Audit and Governance Committee independent members

The Audit and Governance Committee includes three independent members who are recruited and appointed through an advertisement and interview process.

The role is filled by members of the public in contrast to the elected members (councillors) who sit on the committee. There is an agreed role profile with criteria that is assessed by an evaluation panel.

Audit and Governance Committee role

The work of independent members includes providing independent assurance of the effectiveness of:

  • the governance arrangements of the authority
  • the authority's risk management framework
  • the authority's financial management processes and the way this relates to the performance of services

They attend six scheduled meetings of the Audit and Governance Committee per year, as well as preparing and contributing to those meetings. Members also undertake a rolling learning and development programme to add to their skills and knowledge alongside our Fire and Rescue Authority members.

Independent members receive an allowance of £481 per annum.

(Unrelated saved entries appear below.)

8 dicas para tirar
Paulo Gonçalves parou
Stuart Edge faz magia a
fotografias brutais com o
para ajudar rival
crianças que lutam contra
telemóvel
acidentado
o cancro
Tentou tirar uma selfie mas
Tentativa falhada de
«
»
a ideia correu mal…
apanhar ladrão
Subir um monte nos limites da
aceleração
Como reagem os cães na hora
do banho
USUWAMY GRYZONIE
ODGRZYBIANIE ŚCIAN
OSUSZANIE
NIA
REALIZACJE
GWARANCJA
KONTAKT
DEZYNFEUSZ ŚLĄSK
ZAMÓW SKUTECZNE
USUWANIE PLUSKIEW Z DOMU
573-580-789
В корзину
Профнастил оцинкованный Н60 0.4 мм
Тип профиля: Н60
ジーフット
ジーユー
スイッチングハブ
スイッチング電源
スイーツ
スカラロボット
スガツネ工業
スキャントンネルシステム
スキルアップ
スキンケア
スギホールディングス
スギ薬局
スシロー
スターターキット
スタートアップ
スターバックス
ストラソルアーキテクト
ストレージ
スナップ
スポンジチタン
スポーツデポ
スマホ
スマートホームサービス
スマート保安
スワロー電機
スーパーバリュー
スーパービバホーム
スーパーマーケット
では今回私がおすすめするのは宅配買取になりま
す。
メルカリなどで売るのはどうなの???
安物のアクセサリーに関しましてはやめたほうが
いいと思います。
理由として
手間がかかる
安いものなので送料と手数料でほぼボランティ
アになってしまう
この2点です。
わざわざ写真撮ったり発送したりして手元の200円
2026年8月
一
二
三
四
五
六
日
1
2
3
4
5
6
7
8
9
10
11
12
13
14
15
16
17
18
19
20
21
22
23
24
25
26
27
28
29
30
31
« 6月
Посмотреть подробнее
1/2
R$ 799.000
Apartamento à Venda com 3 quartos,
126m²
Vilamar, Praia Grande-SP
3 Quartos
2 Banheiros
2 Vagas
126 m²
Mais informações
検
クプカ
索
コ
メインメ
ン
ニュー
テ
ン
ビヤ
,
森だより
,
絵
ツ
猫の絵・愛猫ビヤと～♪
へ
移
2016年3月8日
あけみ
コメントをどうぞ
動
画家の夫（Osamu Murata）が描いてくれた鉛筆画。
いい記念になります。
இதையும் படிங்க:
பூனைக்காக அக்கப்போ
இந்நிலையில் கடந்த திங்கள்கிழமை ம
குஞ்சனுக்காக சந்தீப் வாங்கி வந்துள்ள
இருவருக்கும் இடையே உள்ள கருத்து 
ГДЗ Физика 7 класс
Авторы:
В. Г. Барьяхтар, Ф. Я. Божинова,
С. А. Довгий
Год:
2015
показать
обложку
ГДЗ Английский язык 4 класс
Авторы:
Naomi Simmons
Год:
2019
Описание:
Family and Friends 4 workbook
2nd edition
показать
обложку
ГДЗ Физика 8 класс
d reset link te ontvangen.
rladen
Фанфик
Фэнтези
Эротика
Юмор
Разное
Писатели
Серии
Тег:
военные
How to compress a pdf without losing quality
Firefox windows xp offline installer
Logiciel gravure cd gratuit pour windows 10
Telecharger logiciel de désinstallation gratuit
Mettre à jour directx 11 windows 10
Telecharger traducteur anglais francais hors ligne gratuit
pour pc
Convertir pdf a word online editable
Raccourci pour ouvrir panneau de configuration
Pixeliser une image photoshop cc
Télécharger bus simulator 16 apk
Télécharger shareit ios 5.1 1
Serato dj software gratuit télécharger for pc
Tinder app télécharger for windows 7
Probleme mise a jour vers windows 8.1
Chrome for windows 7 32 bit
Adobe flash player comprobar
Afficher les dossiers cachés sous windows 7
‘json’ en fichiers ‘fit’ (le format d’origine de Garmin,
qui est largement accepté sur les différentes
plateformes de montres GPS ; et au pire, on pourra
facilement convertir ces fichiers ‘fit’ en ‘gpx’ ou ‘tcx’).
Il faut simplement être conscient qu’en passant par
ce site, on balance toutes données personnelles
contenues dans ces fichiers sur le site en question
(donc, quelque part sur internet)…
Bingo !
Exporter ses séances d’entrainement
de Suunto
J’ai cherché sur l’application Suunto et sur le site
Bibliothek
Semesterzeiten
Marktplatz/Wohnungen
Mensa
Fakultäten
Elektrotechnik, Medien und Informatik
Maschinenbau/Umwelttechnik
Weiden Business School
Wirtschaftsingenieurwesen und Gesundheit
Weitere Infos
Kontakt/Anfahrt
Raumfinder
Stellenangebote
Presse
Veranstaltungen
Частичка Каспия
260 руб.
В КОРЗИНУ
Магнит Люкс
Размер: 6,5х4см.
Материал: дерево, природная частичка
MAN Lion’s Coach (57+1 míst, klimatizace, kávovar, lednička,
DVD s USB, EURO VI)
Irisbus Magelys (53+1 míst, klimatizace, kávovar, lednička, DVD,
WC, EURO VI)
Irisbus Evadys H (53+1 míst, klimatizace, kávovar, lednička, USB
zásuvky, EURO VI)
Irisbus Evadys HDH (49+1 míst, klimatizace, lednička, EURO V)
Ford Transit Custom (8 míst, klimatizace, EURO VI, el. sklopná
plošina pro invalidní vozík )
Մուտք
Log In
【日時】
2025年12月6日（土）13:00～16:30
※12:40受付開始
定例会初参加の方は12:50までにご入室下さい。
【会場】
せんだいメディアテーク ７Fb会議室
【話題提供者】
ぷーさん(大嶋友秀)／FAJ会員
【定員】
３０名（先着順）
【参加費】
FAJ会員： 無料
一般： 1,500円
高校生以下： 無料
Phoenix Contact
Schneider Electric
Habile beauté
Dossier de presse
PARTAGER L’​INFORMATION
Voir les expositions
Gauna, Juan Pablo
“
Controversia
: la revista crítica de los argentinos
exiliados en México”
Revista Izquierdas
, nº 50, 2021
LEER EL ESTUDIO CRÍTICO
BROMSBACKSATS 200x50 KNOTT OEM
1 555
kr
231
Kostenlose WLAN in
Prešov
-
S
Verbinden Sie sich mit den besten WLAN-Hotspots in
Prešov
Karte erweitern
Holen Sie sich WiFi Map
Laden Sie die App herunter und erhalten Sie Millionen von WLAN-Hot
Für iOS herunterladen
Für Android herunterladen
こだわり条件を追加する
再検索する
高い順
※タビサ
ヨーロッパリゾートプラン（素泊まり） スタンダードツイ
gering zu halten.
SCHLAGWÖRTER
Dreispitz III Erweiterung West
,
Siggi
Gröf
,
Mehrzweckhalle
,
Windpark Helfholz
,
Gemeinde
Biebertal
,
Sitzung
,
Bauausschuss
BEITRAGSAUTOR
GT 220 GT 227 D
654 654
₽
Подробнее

Independent members serve no more than two terms of four years (eight years in total). At the end of the first four years, there is an agreed appraisal process conducted by the Chair of the Audit and Governance Committee who makes a recommendation to the Fire and Rescue Authority as to the suitability of the member to continue to their second term.

Audit and risk management

The Association of Local Authority Risk Managers (ALARM) recommend that all corporate bodies should assess business risks and put in place control measures to reduce or eliminate risks via a published risk register.

'Corporate risk' means those risks that would seriously affect the authority's ability to achieve its objectives. The authority and service have a joint corporate risk register which is submitted to the Audit and Governance Committee on a quarterly basis.

The authority's operational plan (Community Risk Management Plan), which is primarily focused on the delivery of the operational elements of the fire and rescue service sits alongside the Strategic Plan.